Brussels / 1 & 2 February 2020


Interview with Paul-Antoine Arras
SaBRe: Load-time selective binary rewriting

Photo of Paul-Antoine Arras

Paul-Antoine Arras will give a talk about SaBRe: Load-time selective binary rewriting at FOSDEM 2020.

Q: Could you briefly introduce yourself?

I’m Paul-Antoine Arras, a French computer scientist excited with low-level stuff. I did my PhD on the acceleration of video decoding on heterogeneous embedded platforms (see my PhD disseration in French). During my first postdoc, I worked on functionally-asymmetric multiprocessing with the RISC-V open ISA. Then I went to Imperial College London to work on multi-version execution and binary rewriting.

Today I’m working as an independent consultant in low-level software development and hardware architecture.

Q: What will your talk be about, exactly? Why this topic?

I’ll be presenting the result of my work at Imperial College on binary rewriting. More precisely, I’ll introduce a tool called SaBRe that can be used to intercept system calls on Linux. By intercepting, I mean not only tracing them but also possibly changing the arguments and returning values in a user-defined fashion; actually SaBRe allows to execute virtually any piece of C code both before and after the actual call.

SaBRe is not the first tool to provide this instrumentation capability. However, to the best of our knowledge, it is currently the only free software that does it at such a low overhead and without the need for any third-party library. That makes SaBRe usable in production and suitable even for small embedded systems. Such good performance could only be achieved through binary rewriting. I’ll show exactly why with simple but realistic examples during my presentation.
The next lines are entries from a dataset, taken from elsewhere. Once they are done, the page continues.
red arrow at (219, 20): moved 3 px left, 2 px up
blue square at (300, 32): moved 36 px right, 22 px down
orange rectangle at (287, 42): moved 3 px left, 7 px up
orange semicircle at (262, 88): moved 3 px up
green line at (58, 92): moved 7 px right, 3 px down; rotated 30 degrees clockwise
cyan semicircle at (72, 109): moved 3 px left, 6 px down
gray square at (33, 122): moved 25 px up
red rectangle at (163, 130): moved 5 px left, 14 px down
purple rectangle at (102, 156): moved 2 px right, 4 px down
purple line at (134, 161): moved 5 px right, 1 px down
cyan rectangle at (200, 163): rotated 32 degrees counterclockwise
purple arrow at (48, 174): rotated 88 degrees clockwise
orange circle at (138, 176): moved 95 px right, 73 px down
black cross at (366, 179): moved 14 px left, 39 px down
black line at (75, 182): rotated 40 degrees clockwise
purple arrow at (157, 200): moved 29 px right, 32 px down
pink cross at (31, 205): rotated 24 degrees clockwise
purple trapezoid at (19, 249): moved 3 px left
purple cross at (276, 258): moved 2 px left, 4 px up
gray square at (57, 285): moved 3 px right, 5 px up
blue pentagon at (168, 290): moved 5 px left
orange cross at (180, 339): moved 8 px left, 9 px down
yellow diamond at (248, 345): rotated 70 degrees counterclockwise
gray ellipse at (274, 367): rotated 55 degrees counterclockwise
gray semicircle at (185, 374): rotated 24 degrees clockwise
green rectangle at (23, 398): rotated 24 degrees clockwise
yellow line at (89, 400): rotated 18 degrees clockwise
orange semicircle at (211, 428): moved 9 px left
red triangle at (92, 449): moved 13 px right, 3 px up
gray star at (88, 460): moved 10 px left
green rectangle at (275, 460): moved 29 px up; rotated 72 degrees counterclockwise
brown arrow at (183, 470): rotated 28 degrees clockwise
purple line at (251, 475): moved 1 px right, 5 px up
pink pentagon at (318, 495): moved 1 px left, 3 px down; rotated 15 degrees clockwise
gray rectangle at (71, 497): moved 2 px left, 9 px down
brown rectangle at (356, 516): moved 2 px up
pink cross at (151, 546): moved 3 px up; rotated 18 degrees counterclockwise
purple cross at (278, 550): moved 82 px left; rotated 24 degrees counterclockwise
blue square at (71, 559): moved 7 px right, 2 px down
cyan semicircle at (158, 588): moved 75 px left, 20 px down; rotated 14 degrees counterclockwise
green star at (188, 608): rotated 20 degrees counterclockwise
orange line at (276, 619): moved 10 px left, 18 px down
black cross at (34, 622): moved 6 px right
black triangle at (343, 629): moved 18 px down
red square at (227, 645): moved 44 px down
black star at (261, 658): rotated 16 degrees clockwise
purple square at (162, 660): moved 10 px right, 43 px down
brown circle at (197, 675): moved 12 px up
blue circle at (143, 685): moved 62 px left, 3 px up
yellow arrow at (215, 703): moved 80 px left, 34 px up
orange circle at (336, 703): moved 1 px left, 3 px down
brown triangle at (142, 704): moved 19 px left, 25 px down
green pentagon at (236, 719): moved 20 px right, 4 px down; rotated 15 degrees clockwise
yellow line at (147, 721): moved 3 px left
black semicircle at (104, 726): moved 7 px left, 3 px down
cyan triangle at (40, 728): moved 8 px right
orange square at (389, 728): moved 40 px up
I understand that nowadays software development techniques have reached such a level of maturity that it may seem futile and quaint to focus on low-level topics like binary rewriting. However, at a time when green computing is gaining ground consistently, I believe that working at lower levels of abstraction is one of the best solutions to limit the waste of computing resources and power.
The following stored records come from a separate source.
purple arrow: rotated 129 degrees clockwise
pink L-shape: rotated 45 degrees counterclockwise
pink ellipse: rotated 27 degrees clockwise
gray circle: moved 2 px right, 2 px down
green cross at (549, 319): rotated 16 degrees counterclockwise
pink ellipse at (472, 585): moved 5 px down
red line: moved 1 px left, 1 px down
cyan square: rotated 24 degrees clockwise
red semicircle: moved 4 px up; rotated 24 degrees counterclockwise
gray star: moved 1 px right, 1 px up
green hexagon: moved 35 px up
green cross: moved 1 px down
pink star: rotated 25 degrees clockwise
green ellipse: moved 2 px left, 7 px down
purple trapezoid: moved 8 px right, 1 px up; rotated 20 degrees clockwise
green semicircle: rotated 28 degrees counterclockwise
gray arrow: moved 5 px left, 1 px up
Q: What do you hope to accomplish by giving this talk? What do you expect?

As mentioned earlier, I hope to demonstrate that binary rewriting is the best option when it comes to intercepting system calls and also regular function calls. More broadly, I’d like to reconcile developers with binary code. Even though the vast majority of software built in 2020 is written in high-level languages like Python and JavaScript, the CPU still only understands 0s and 1s, and abstractions, as good as they can get, still leak. I’m obviously not advocating writing assembly code by hand unless absolutely necessary. However, I think that any proficient developer should have at least some basic knowledge of low-level constructs.

I would really appreciate to get some feedback both on SaBRe, on binary rewriting in general and also on how fellow developers feel about low-level programming these days.

Q: What are the biggest accomplishments in the domain of binary rewriting from the last few years?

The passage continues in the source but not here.